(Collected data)
━━━━━━━━
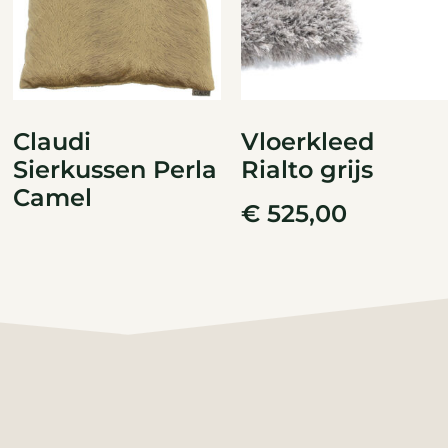
Claudi
Vloerkleed
Sierkussen Perla
Rialto grijs
Camel
€
525,00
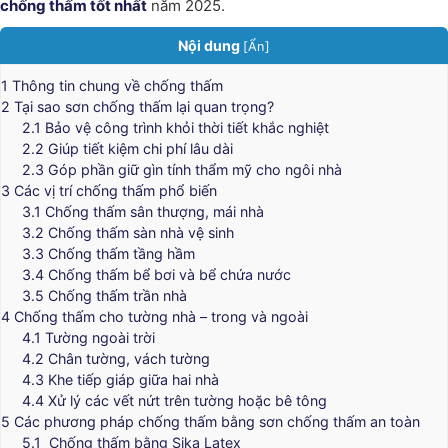
chống thấm tốt nhất
năm 2025.
Nội dung
[
Ẩn
]
1
Thông tin chung về chống thấm
2
Tại sao sơn chống thấm lại quan trọng?
2.1
Bảo vệ công trình khỏi thời tiết khắc nghiệt
2.2
Giúp tiết kiệm chi phí lâu dài
2.3
Góp phần giữ gìn tính thẩm mỹ cho ngôi nhà
3
Các vị trí chống thấm phổ biến
3.1
Chống thấm sân thượng, mái nhà
3.2
Chống thấm sàn nhà vệ sinh
3.3
Chống thấm tầng hầm
3.4
Chống thấm bể bơi và bể chứa nước
3.5
Chống thấm trần nhà
4
Chống thấm cho tường nhà – trong và ngoài
4.1
Tường ngoài trời
4.2
Chân tường, vách tường
4.3
Khe tiếp giáp giữa hai nhà
4.4
Xử lý các vết nứt trên tường hoặc bê tông
5
Các phương pháp chống thấm bằng sơn chống thấm an toàn
5.1
Chống thấm bằng Sika Latex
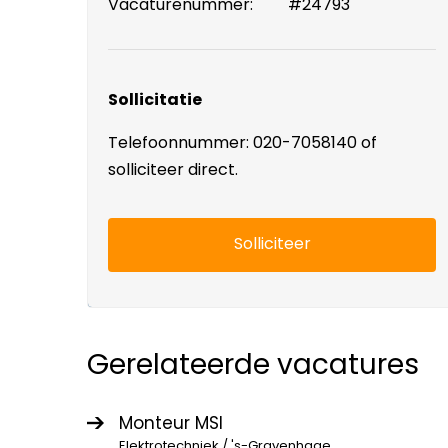
Vacaturenummer:
#24793
Sollicitatie
Telefoonnummer: 020-7058140 of
solliciteer direct.
Solliciteer
Gerelateerde vacatures
Monteur MSI
Elektrotechniek / 's-Gravenhage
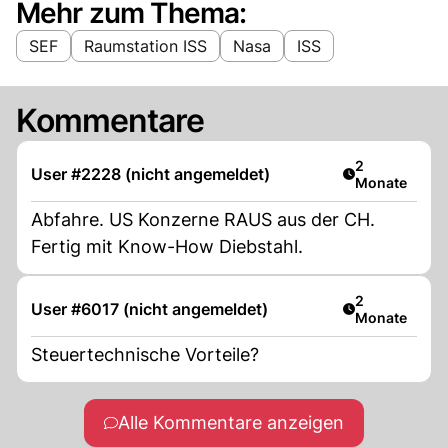
Mehr zum Thema:
SEF
Raumstation ISS
Nasa
ISS
Kommentare
Artikel veröff
2
User #2228 (nicht angemeldet)
Monate
Abfahre. US Konzerne RAUS aus der CH.
Fertig mit Know-How Diebstahl.
Artikel veröff
2
User #6017 (nicht angemeldet)
Monate
Steuertechnische Vorteile?
Alle Kommentare anzeigen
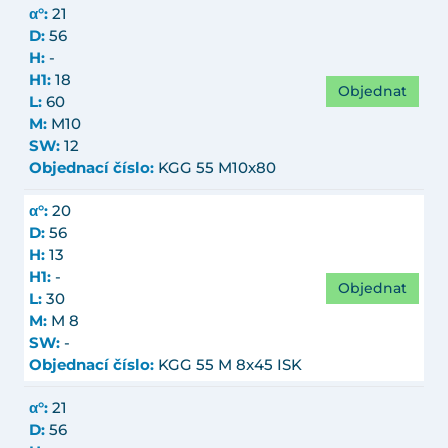
α°:
21
D:
56
H:
-
H1:
18
Objednat
L:
60
M:
M10
SW:
12
Objednací číslo:
KGG 55 M10x80
α°:
20
D:
56
H:
13
H1:
-
Objednat
L:
30
M:
M 8
SW:
-
Objednací číslo:
KGG 55 M 8x45 ISK
α°:
21
D:
56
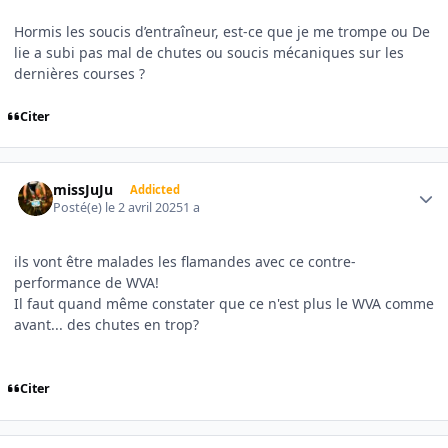
Hormis les soucis d’entraîneur, est-ce que je me trompe ou De
lie a subi pas mal de chutes ou soucis mécaniques sur les
dernières courses ?
Citer
Author stats
missJuJu
Addicted
Posté(e)
le 2 avril 2025
1 a
ils vont être malades les flamandes avec ce contre-
performance de WVA!
Il faut quand même constater que ce n'est plus le WVA comme
avant... des chutes en trop?
Citer
Author stats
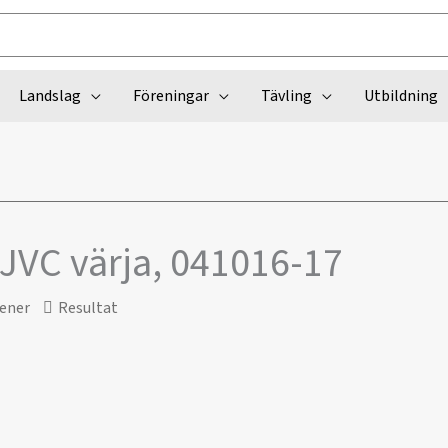
Landslag
Föreningar
Tävling
Utbildning
 JVC värja, 041016-17
ener
Resultat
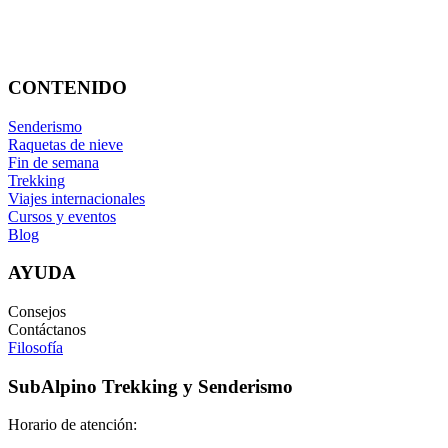
656.83.14.39
info@subalpino.es
CONTENIDO
Senderismo
Raquetas de nieve
Fin de semana
Trekking
Viajes internacionales
Cursos y eventos
Blog
AYUDA
Consejos
Contáctanos
Filosofía
SubAlpino Trekking y Senderismo
Horario de atención:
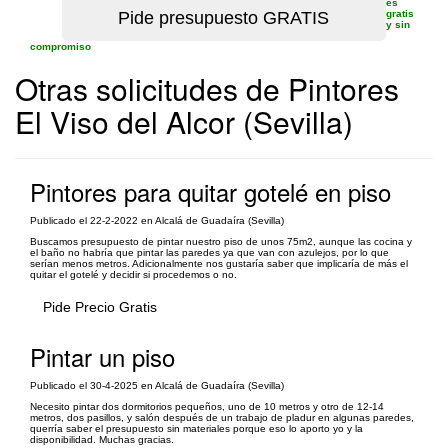
es
gratis
y sin
compromiso
Otras solicitudes de Pintores
El Viso del Alcor (Sevilla)
Pintores para quitar gotelé en piso
Publicado el 22-2-2022 en Alcalá de Guadaíra (Sevilla)
Buscamos presupuesto de pintar nuestro piso de unos 75m2, aunque las cocina y
el baño no habría que pintar las paredes ya que van con azulejos, por lo que
serían menos metros. Adicionalmente nos gustaría saber que implicaría de más el
quitar el gotelé y decidir si procedemos o no.
Pide Precio Gratis
Pintar un piso
Publicado el 30-4-2025 en Alcalá de Guadaíra (Sevilla)
Necesito pintar dos dormitorios pequeños, uno de 10 metros y otro de 12-14
metros, dos pasillos, y salón después de un trabajo de pladur en algunas paredes,
querría saber el presupuesto sin materiales porque eso lo aporto yo y la
disponibilidad. Muchas gracias.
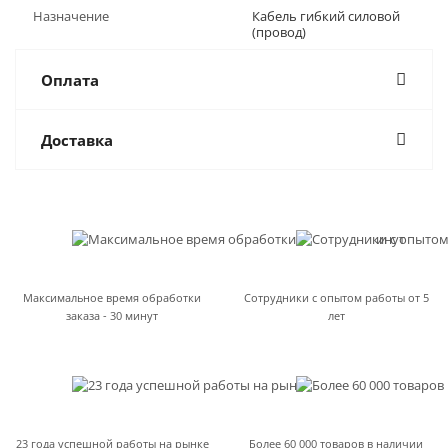
Назначение
Кабель гибкий силовой
(провод)
Оплата
Доставка
Максимальное время обработки
Сотрудники с опытом работы от 5
заказа - 30 минут
лет
23 года успешной работы на рынке
Более 60 000 товаров в наличии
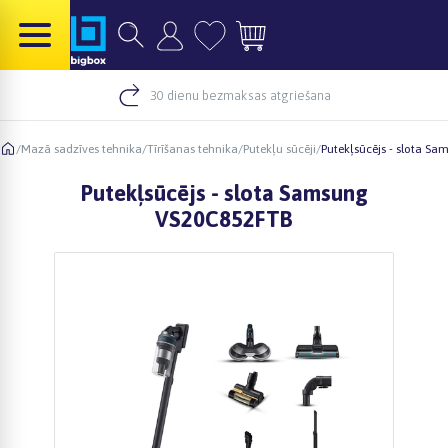
30 dienu bezmaksas atgriešana
/
Mazā sadzīves tehnika
/
Tīrīšanas tehnika
/
Putekļu sūcēji
/
Putekļsūcējs - slota S
Putekļsūcējs - slota Samsung
VS20C852FTB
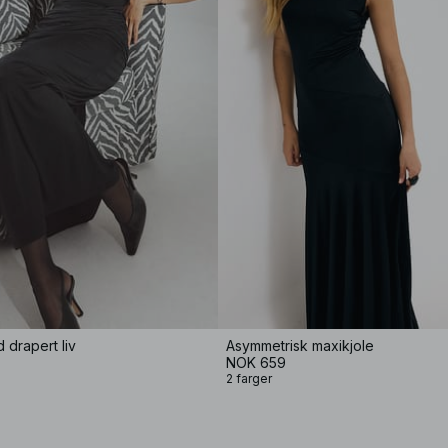
 drapert liv
Asymmetrisk maxikjole
NOK 659
2 farger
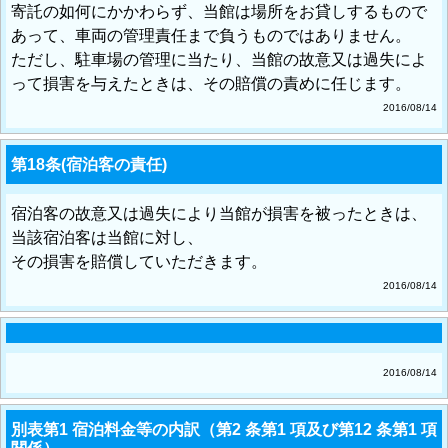
寄託の如何にかかわらず、当館は場所をお貸しするもので
あって、車両の管理責任まで負うものではありません。
ただし、駐車場の管理に当たり、当館の故意又は過失によ
って損害を与えたときは、その賠償の責めに任じます。
2016/08/14
第18条(宿泊客の責任)
宿泊客の故意又は過失により当館が損害を被ったときは、
当該宿泊客は当館に対し、
その損害を賠償していただきます。
2016/08/14
2016/08/14
別表第1 宿泊料金等の内訳（第2 条第1 項及び第12 条第1 項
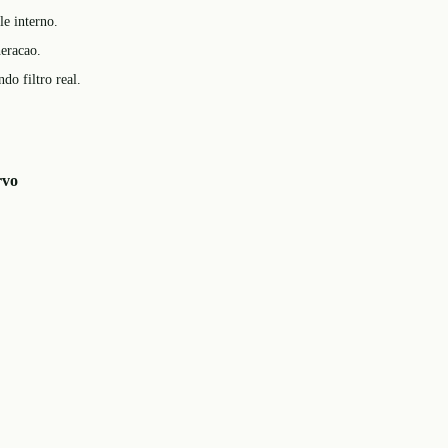
le interno.
heracao.
do filtro real.
rvo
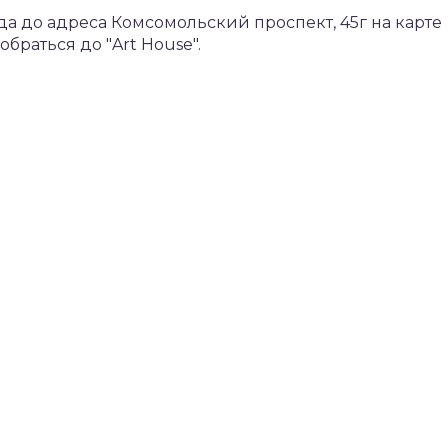
 до адреса Комсомольский проспект, 45г на карте
раться до "Art House".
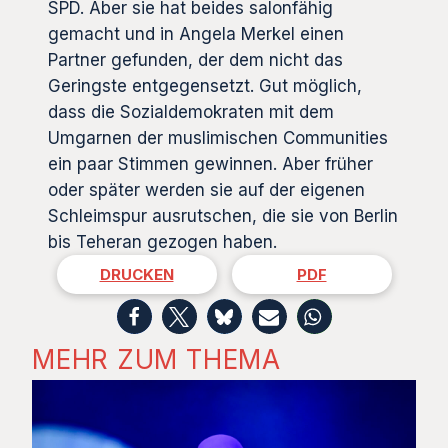
SPD. Aber sie hat beides salonfähig
gemacht und in Angela Merkel einen
Partner gefunden, der dem nicht das
Geringste entgegensetzt. Gut möglich,
dass die Sozialdemokraten mit dem
Umgarnen der muslimischen Communities
ein paar Stimmen gewinnen. Aber früher
oder später werden sie auf der eigenen
Schleimspur ausrutschen, die sie von Berlin
bis Teheran gezogen haben.
DRUCKEN
PDF
MEHR ZUM THEMA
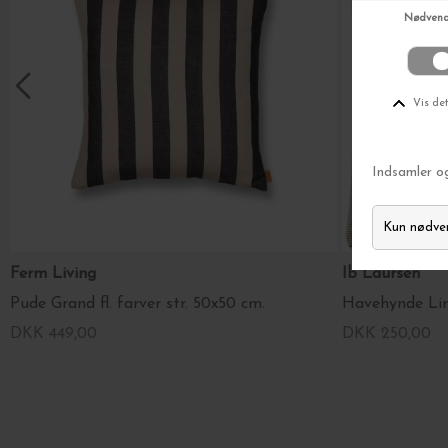
TI
Ingen sp
Vi tager dit
privatliv
se
Ferm Living
Ib Laursen
Pude Grand fl. farver str. 50x50 cm.
DKK 449,00
DKK 250,00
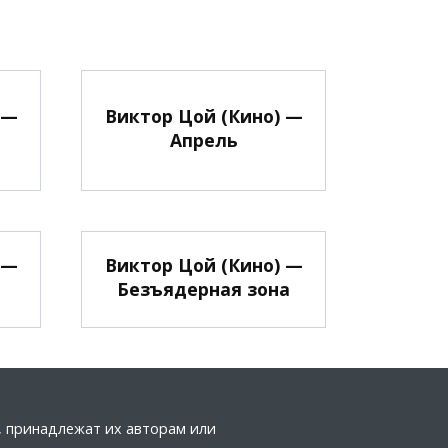
 —
Виктор Цой (Кино) —
Апрель
 —
Виктор Цой (Кино) —
Безъядерная зона
а, принадлежат их авторам или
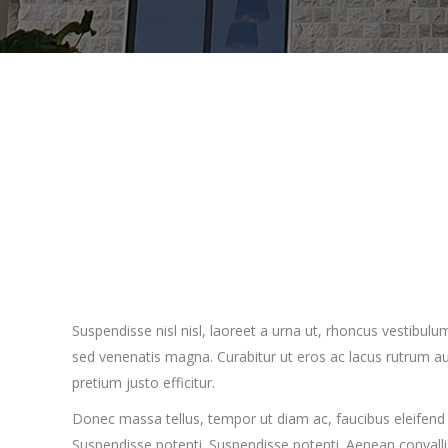
Suspendisse nisl nisl, laoreet a urna ut, rhoncus vestibul
sed venenatis magna. Curabitur ut eros ac lacus rutrum auct
pretium justo efficitur.
Donec massa tellus, tempor ut diam ac, faucibus eleifend s
Suspendisse potenti. Suspendisse potenti. Aenean convalli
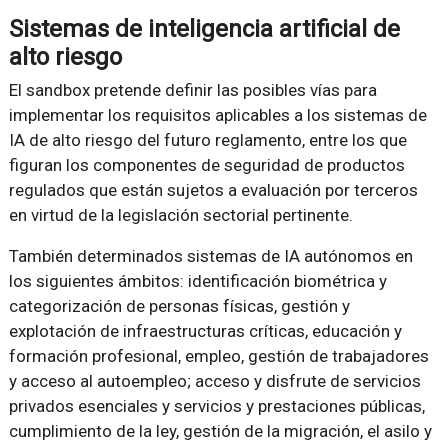
Sistemas de inteligencia artificial de
alto riesgo
El sandbox pretende definir las posibles vías para
implementar los requisitos aplicables a los sistemas de
IA de alto riesgo del futuro reglamento, entre los que
figuran los componentes de seguridad de productos
regulados que están sujetos a evaluación por terceros
en virtud de la legislación sectorial pertinente.
También determinados sistemas de IA autónomos en
los siguientes ámbitos: identificación biométrica y
categorización de personas físicas, gestión y
explotación de infraestructuras críticas, educación y
formación profesional, empleo, gestión de trabajadores
y acceso al autoempleo; acceso y disfrute de servicios
privados esenciales y servicios y prestaciones públicas,
cumplimiento de la ley, gestión de la migración, el asilo y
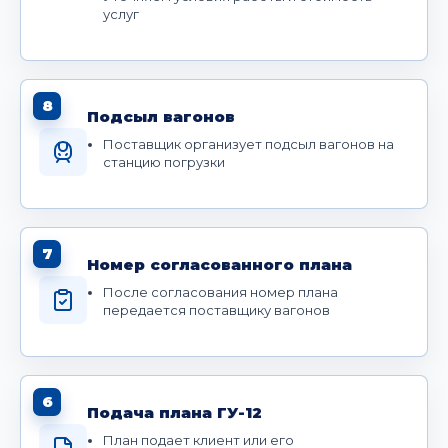
услуг
8
Подсыл вагонов
Поставщик организует подсыл вагонов на
станцию погрузки
7
Номер согласованного плана
После согласования номер плана
передается поставщику вагонов
6
Подача плана ГУ-12
План подает клиент или его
━━━━━━━━
PROBLEM TO SOLVE —
Retype each record exactly as it stands, but do not include the pictures.

RESPONSE FOR THIS EXERCISE —
Claudi
Vloerkleed
Sierkussen Perla
Rialto grijs
Camel
€
525,00
chống thấm tốt nhất
năm 2025.
Nội dung
[
Ẩn
]
1
Thông tin chung về chống thấm
2
Tại sao sơn chống thấm lại quan trọng?
2.1
Bảo vệ công trình khỏi thời tiết khắc nghiệt
2.2
Giúp tiết kiệm chi phí lâu dài
2.3
Góp phần giữ gìn tính thẩm mỹ cho ngôi nhà
3
Các vị trí chống thấm phổ biến
3.1
Chống thấm sân thượng, mái nhà
3.2
Chống thấm sàn nhà vệ sinh
3.3
Chống thấm tầng hầm
3.4
Chống thấm bể bơi và bể chứa nước
3.5
Chống thấm trần nhà
4
Chống thấm cho tường nhà – trong và ngoài
4.1
Tường ngoài trời
4.2
Chân tường, vách tường
4.3
Khe tiếp giáp giữa hai nhà
4.4
Xử lý các vết nứt trên tường hoặc bê tông
5
Các phương pháp chống thấm bằng sơn chống thấm an toàn
5.1
Chống thấm bằng Sika Latex
Vacaturenummer:
#24793
Sollicitatie
Telefoonnummer: 020-7058140 of
solliciteer direct.
Solliciteer
Gerelateerde vacatures
Monteur MSI
Elektrotechniek / 's-Gravenhage
Mehr zum Thema:
SEF
Raumstation ISS
Nasa
ISS
Kommentare
Artikel veröff
2
User #2228 (nicht angemeldet)
Monate
Abfahre. US Konzerne RAUS aus der CH.
Fertig mit Know-How Diebstahl.
Artikel veröff
2
User #6017 (nicht angemeldet)
Monate
Steuertechnische Vorteile?
Alle Kommentare anzeigen
α°:
21
D:
56
H:
-
H1:
18
Objednat
L:
60
M:
M10
SW:
12
Objednací číslo:
KGG 55 M10x80
α°:
20
D:
56
H:
13
H1:
-
Objednat
L:
30
M:
M 8
SW:
-
Objednací číslo:
KGG 55 M 8x45 ISK
α°:
21
D:
56
Hormis les soucis d’entraîneur, est-ce que je me trompe ou De
lie a subi pas mal de chutes ou soucis mécaniques sur les
dernières courses ?
Citer
Author stats
missJuJu
Addicted
Posté(e)
le 2 avril 2025
1 a
ils vont être malades les flamandes avec ce contre-
performance de WVA!
Il faut quand même constater que ce n'est plus le WVA comme
avant... des chutes en trop?
Citer
Author stats
Landslag
Föreningar
Tävling
Utbildning
 JVC värja, 041016-17
ener
Resultat
656.83.14.39
info@subalpino.es
CONTENIDO
Senderismo
Raquetas de nieve
Fin de semana
Trekking
Viajes internacionales
Cursos y eventos
Blog
AYUDA
Consejos
Contáctanos
Filosofía
SubAlpino Trekking y Senderismo
Horario de atención:
es
gratis
y sin
compromiso
Otras solicitudes de Pintores
El Viso del Alcor (Sevilla)
Pintores para quitar gotelé en piso
Publicado el 22-2-2022 en Alcalá de Guadaíra (Sevilla)
Buscamos presupuesto de pintar nuestro piso de unos 75m2, aunque las cocina y
el baño no habría que pintar las paredes ya que van con azulejos, por lo que
serían menos metros. Adicionalmente nos gustaría saber que implicaría de más el
quitar el gotelé y decidir si procedemos o no.
Pide Precio Gratis
Pintar un piso
Publicado el 30-4-2025 en Alcalá de Guadaíra (Sevilla)
Necesito pintar dos dormitorios pequeños, uno de 10 metros y otro de 12-14
metros, dos pasillos, y salón después de un trabajo de pladur en algunas paredes,
querría saber el presupuesto sin materiales porque eso lo aporto yo y la
disponibilidad. Muchas gracias.
Назначение
Кабель гибкий силовой
(провод)
Оплата
Доставка
Максимальное время обработки
Сотрудники с опытом работы от 5
заказа - 30 минут
лет
23 года успешной работы на рынке
Более 60 000 товаров в наличии
30 dienu bezmaksas atgriešana
/
Mazā sadzīves tehnika
/
Tīrīšanas tehnika
/
Putekļu sūcēji
/
Putekļsūcējs - slota S
Putekļsūcējs - slota Samsung
VS20C852FTB
 drapert liv
Asymmetrisk maxikjole
NOK 659
2 farger
寄託の如何にかかわらず、当館は場所をお貸しするもので
あって、車両の管理責任まで負うものではありません。
ただし、駐車場の管理に当たり、当館の故意又は過失によ
って損害を与えたときは、その賠償の責めに任じます。
2016/08/14
第18条(宿泊客の責任)
宿泊客の故意又は過失により当館が損害を被ったときは、
当該宿泊客は当館に対し、
その損害を賠償していただきます。
2016/08/14
2016/08/14
別表第1 宿泊料金等の内訳（第2 条第1 項及び第12 条第1 項
le interno.
heracao.
do filtro real.
rvo
 до адреса Комсомольский проспект, 45г на карте
раться до "Art House".
SPD. Aber sie hat beides salonfähig
gemacht und in Angela Merkel einen
Partner gefunden, der dem nicht das
Geringste entgegensetzt. Gut möglich,
dass die Sozialdemokraten mit dem
Umgarnen der muslimischen Communities
ein paar Stimmen gewinnen. Aber früher
oder später werden sie auf der eigenen
Schleimspur ausrutschen, die sie von Berlin
bis Teheran gezogen haben.
DRUCKEN
PDF
MEHR ZUM THEMA
TI
Ingen sp
Vi tager dit
privatliv
se
Ferm Living
Ib Laursen
Pude Grand fl. farver str. 50x50 cm.
DKK 449,00
DKK 250,00
 —
Виктор Цой (Кино) —
Апрель
 —
Виктор Цой (Кино) —
Безъядерная зона
а, принадлежат их авторам или
Suspendisse nisl nisl, laoreet a urna ut, rhoncus vestibul
sed venenatis magna. Curabitur ut eros ac lacus rutrum auct
pretium justo efficitur.
Donec massa tellus, tempor ut diam ac, faucibus eleifend s
Suspendisse potenti. Suspendisse potenti. Aenean convalli
Sistemas de inteligencia artificial de
alto riesgo
El sandbox pretende definir las posibles vías para
implementar los requisitos aplicables a los sistemas de
IA de alto riesgo del futuro reglamento, entre los que
figuran los componentes de seguridad de productos
regulados que están sujetos a evaluación por terceros
en virtud de la legislación sectorial pertinente.
También determinados sistemas de IA autónomos en
los siguientes ámbitos: identificación biométrica y
categorización de personas físicas, gestión y
explotación de infraestructuras críticas, educación y
formación profesional, empleo, gestión de trabajadores
y acceso al autoempleo; acceso y disfrute de servicios
privados esenciales y servicios y prestaciones públicas,
cumplimiento de la ley, gestión de la migración, el asilo y
услуг
8
Подсыл вагонов
Поставщик организует подсыл вагонов на
станцию погрузки
7
Номер согласованного плана
После согласования номер плана
передается поставщику вагонов
6
Подача плана ГУ-12
План подает клиент или его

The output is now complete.